A US Court of Appeals has
"split the baby" in a decision that preserves Apple's
victory against Samsung in its first patent-infringement trial, but will also result in a likely significant reduction of damages due from the Korean company. The US Court of Appeals for the Federal Circuit in California has upheld the jury's finding that Samsung copied design and utility patents from Apple, but has tossed the same jury's finding of guilt regarding "trade dress" violations.
In the first patent-infringement trial between the two tech giants in 2012, a jury found Samsung
guilty of infringing a wide range of Apple patents when it abruptly altered the course of its normal smartphone development to pivot into making devices that bore -- and continue to bear -- a strong resemblance to Apple's iPhone. The original jury awarded Apple $1.05 billion in damages, though Judge Lucy Koh later retried a portion of the award that ultimately reduced it
to $930 million.
The Appeals Court's decision to invalidate the jury finding on "trade dress" intellectual property violations means that the damages award must again be re-calculated in a new damages trial, and will almost certainly result in a significantly lower award for Apple.
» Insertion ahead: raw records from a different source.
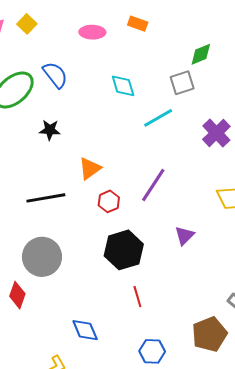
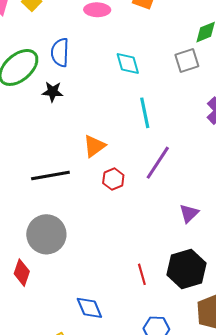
blue semicircle: (55, 75) -> (60, 52), turned -140
cyan line: (158, 118) -> (145, 113), moved, turned -72
black star: (50, 130) -> (53, 92), moved
black hexagon: (124, 250) -> (187, 269), moved

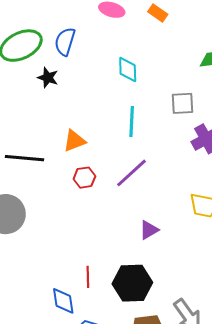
gray square: (187, 61) -> (183, 103), moved
blue diamond: (89, 308) -> (63, 301), moved

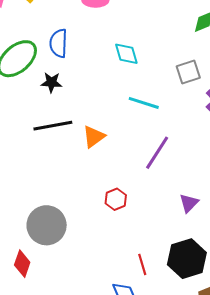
cyan line: (132, 122) -> (144, 103), turned -60
black line: (25, 158) -> (53, 126), moved
red hexagon: (84, 178) -> (116, 199), moved

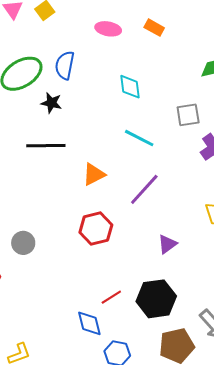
orange triangle: (94, 137) -> (94, 174), moved
red hexagon: (116, 199) -> (96, 229), size x1.5
gray circle: (47, 225) -> (23, 243), size x0.6
red line: (142, 264) -> (111, 297), turned 65

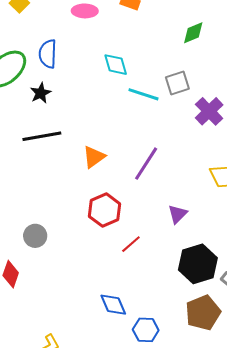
black star: (51, 103) -> (41, 93), turned -30
cyan line: (139, 138) -> (144, 94), moved
red line: (111, 297) -> (131, 244), moved
black hexagon: (156, 299) -> (198, 264), moved

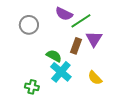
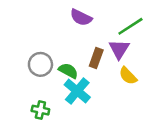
green line: (81, 21) -> (130, 26), moved
gray circle: (29, 25) -> (40, 64), moved
yellow semicircle: (95, 78) -> (128, 76), moved

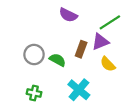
purple triangle: (119, 49) -> (100, 42), turned 36
cyan cross: (77, 91) -> (79, 90), moved

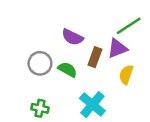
purple semicircle: (68, 15) -> (72, 37), moved
yellow semicircle: (108, 64) -> (126, 75), turned 63

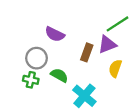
purple semicircle: (72, 37) -> (55, 34), moved
green semicircle: (67, 70) -> (59, 75), moved
green cross: (40, 108) -> (31, 80), moved

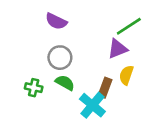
purple semicircle: (55, 34) -> (56, 21), moved
brown rectangle: (87, 52) -> (105, 88), moved
gray circle: (37, 58) -> (60, 58), moved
However, the court also turned down Samsung's request for yet another full retrial of the case.
The four "trade dress" patents Apple charged Samsung with copying in the original trial included the widely-mischaracterized "rectangle with rounded corners" concept, along with other non-specific design elements (such as a dock at the bottom of the display) which are ubiquitous in mobile devices now, but were wholly new concepts in 2007 when the iPhone first appeared, at least with regards to what were then referred to as "smartphones" at the time.
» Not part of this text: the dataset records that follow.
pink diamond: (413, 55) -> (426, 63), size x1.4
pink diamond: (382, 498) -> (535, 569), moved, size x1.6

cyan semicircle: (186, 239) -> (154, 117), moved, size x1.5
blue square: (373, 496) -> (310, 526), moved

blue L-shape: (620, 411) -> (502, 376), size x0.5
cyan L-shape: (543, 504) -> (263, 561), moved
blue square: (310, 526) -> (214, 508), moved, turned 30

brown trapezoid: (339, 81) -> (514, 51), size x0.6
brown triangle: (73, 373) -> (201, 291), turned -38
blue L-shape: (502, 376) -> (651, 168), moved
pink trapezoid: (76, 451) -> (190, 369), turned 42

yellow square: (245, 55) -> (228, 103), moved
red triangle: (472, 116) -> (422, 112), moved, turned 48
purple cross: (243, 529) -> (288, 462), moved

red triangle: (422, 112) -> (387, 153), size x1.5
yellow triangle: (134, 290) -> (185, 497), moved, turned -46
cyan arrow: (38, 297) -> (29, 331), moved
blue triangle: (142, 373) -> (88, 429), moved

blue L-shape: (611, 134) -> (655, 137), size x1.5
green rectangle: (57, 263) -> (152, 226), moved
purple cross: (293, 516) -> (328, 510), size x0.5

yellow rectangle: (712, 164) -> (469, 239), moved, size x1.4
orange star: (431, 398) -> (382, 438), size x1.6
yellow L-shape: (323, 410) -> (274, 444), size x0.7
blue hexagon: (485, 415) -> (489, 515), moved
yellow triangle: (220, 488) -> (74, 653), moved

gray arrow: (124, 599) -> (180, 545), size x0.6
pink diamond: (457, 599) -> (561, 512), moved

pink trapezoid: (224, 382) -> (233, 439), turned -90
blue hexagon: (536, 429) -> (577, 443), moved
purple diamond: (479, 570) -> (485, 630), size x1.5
This may not be the end of the line for appeals from either of the two companies, which both appealed various aspects of Judge Lucy Koh's final ruling in 2012. Apple's largely-ineffective argument thus far has been that only large damage awards will stop "serial copier" Samsung and others from continuing to make enormous profits off of stolen design and utility technology. Samsung has largely relied on the fact that the general design concepts for smartphones set by the iPhone are now so ubiquitous (in part due to its own efforts at emulating them) that actual harm is impossible to calculate, thus avoiding any financial culpability for its convictions.